In the last years, carbon ceramic brakes are preferred to traditional cast iron ones for their lightweight, high temperature resistance, and long service life, even though their manufacturing involves the use of high temperature processes and energy-intensive materials such as carbon fibers. Within the European Life Project “CIRCE”, a novel recovery system for carbon fiber prepreg scraps was developed to reclaim high-quality carbon fibers to use as a substitute of virgin carbon fibers in different application, such as in Ceramic Matrix Composite (CMC) brakes. In order to overcome the lack of scientific literature regarding the environmental sustainability of steel and CMC brakes, in the present paper, the Life Cycle Assessment (LCA) methodology was applied to carry out a detailed analysis of the environmental impacts associated with carbon ceramic brakes realized using the reclaimed prepreg scraps. The functional unit was defined as production, use and disposal of a rear brake disc used for the deceleration of a sport car during its lifetime. Different impact indicators were considered, such as Global Warming Potential, Cumulative Energy Deman and ReCiPe midpoint categories. The results were compared to those given by the sustainability assessment of cast iron disc brakes and traditional carbon ceramic brakes. The proposed LCA is a cradle to grave analysis, as it considers all the relevant inputs and outputs of the manufacturing processes, from the raw material extraction to the materials disposal. The surface of ceramic brakes was observed using Scanning Electron Microscopy to assess the different material structures. The results show that, as far as the production is concerned, cast iron brakes are the most sustainable alternative, with impacts lower than 21% of the composite component ones. However, if a long use phase more than 200,000 km is evaluated, carbon ceramic brakes obtained by reclaimed prepreg scraps are characterized by lower environmental impacts, with impacts that are about 8% lower than those obtained by traditional carbon ceramic brakes.

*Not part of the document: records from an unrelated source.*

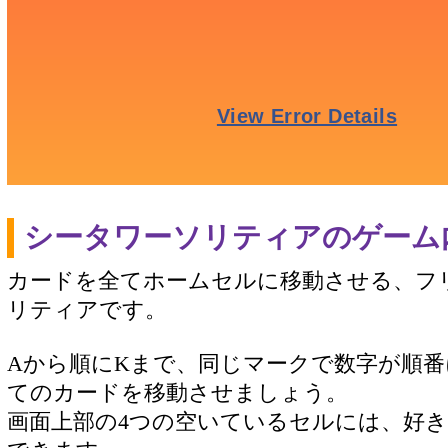
シータワーソリティアのゲーム
カードを全てホームセルに移動させる、フ
リティアです。
Aから順にKまで、同じマークで数字が順
てのカードを移動させましょう。
画面上部の4つの空いているセルには、好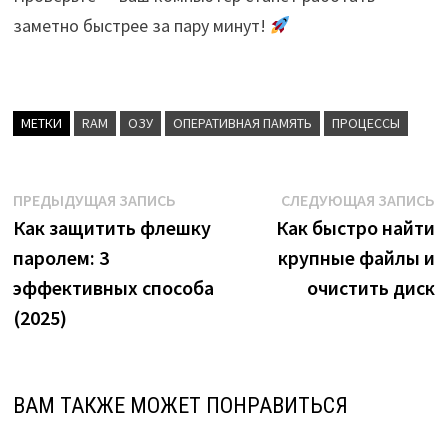
заметно быстрее за пару минут!
МЕТКИ
RAM
ОЗУ
ОПЕРАТИВНАЯ ПАМЯТЬ
ПРОЦЕССЫ
Навигация
Предыдущая
С
ПРЕДЫДУЩАЯ ЗАПИСЬ
СЛЕДУЮЩАЯ ЗАПИСЬ
запись:
з
Как защитить флешку
Как быстро найти
по
паролем: 3
крупные файлы и
записям
эффективных способа
очистить диск
(2025)
ВАМ ТАКЖЕ МОЖЕТ ПОНРАВИТЬСЯ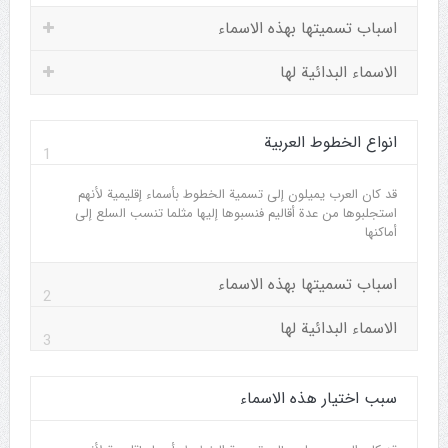
اسباب تسميتها بهذه الاسماء
الاسماء البدائية لها
انواع الخطوط العربية
1
قد كان العرب يميلون إلى تسمية الخطوط بأسماء إقليمية لأنهم
استجلبوها من عدة أقاليم فنسبوها إليها مثلما تنسب السلع إلى
أماكنها
اسباب تسميتها بهذه الاسماء
2
الاسماء البدائية لها
3
سبب اختيار هذه الاسماء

近年来，碳陶瓷制动器因其重量轻、耐高温和使用寿命长而受到传统铸铁制动器的青睐，尽管它们的制造涉及使用高温工艺和碳纤维等能源密集型材料。在欧洲生命项目“CIRCE”中，开发了一种用于碳纤维预浸料废料的新型回收系统，以回收优质碳纤维作为原始碳纤维的替代品，用于不同应用，例如陶瓷基复合材料 (CMC) 制动器. 为了克服关于钢制和 CMC 制动器的环境可持续性的科学文献的缺乏，在本文中，应用生命周期评估 (LCA) 方法对与使用回收的预浸料废料实现的碳陶瓷制动器相关的环境影响进行了详细分析。功能单元被定义为生产、使用和处置后制动盘，用于在其生命周期内为跑车减速。考虑了不同的影响指标，例如全球变暖潜能值、累积能量需求和 ReCiPe 中点类别。将结果与铸铁盘式制动器和传统碳陶瓷制动器的可持续性评估给出的结果进行了比较。拟议的 LCA 是从摇篮到坟墓的分析，因为它考虑了从原材料提取到材料处置的制造过程的所有相关输入和输出。使用扫描电子显微镜观察陶瓷制动器的表面，以评估不同的材料结构。结果表明，就生产而言，铸铁制动器是最可持续的替代品，其影响低于复合材料制动器的 21%。但是，如果对超过20万公里的长期使用阶段进行评估，使用回收预浸料废料制成的碳陶瓷制动器具有较低的环境影响，比传统碳陶瓷制动器产生的影响低约8%。